- [YOUR ASSIGNMENT] A single number is required: how many lines in the records below contain "click".

START DATASET RECORDS

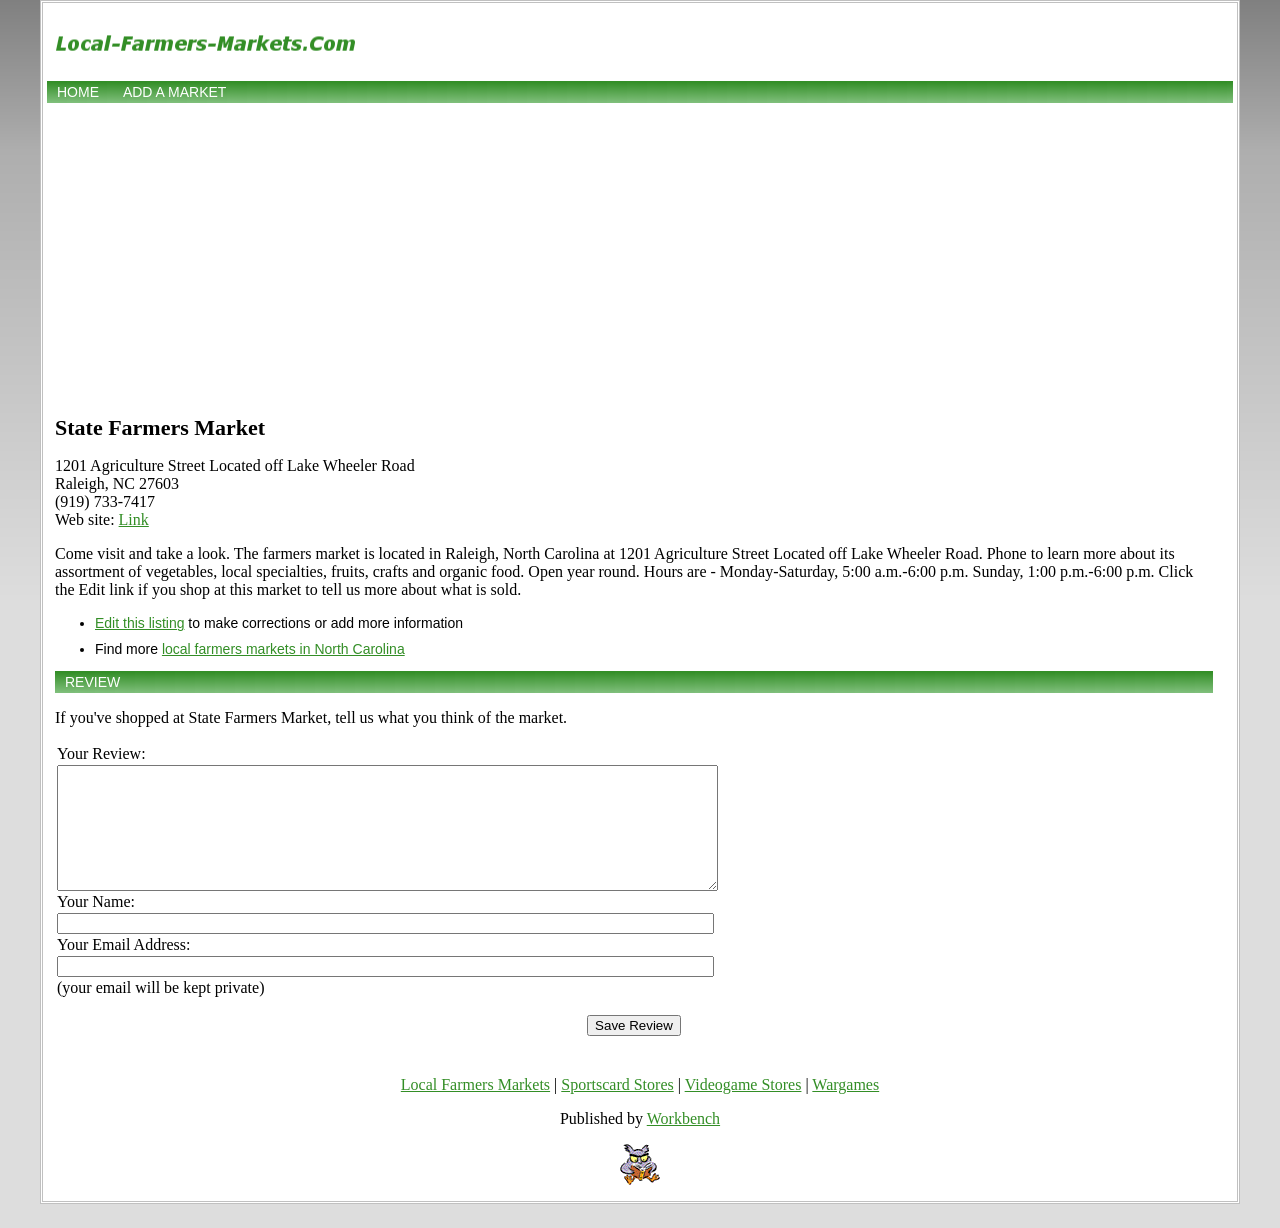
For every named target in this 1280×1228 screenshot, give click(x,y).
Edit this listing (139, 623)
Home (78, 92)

END DATASET RECORDS
START DATASET RECORDS

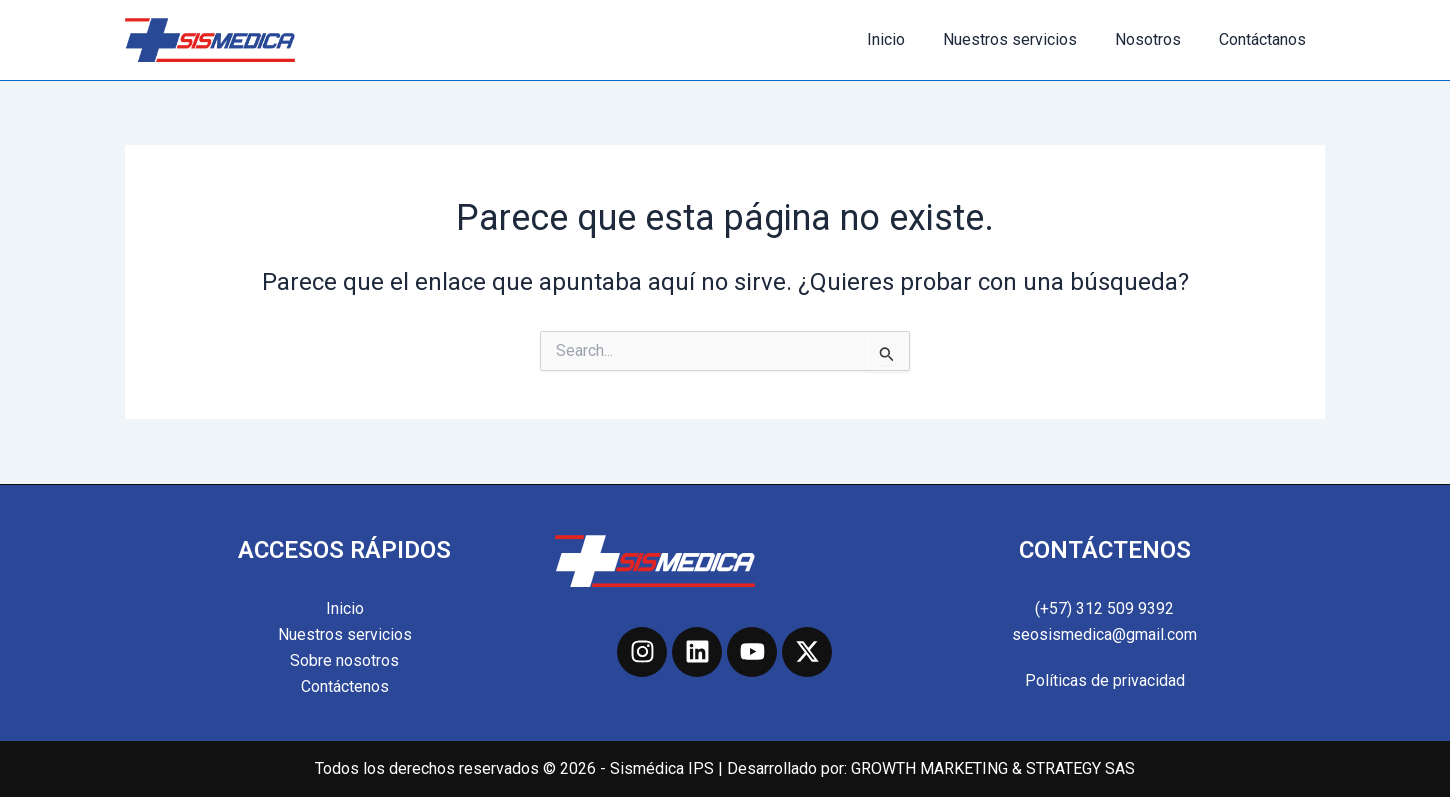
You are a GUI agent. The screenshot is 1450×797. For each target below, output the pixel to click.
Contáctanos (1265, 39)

END DATASET RECORDS

- [SOLUTION TO THE PROBLEM] 2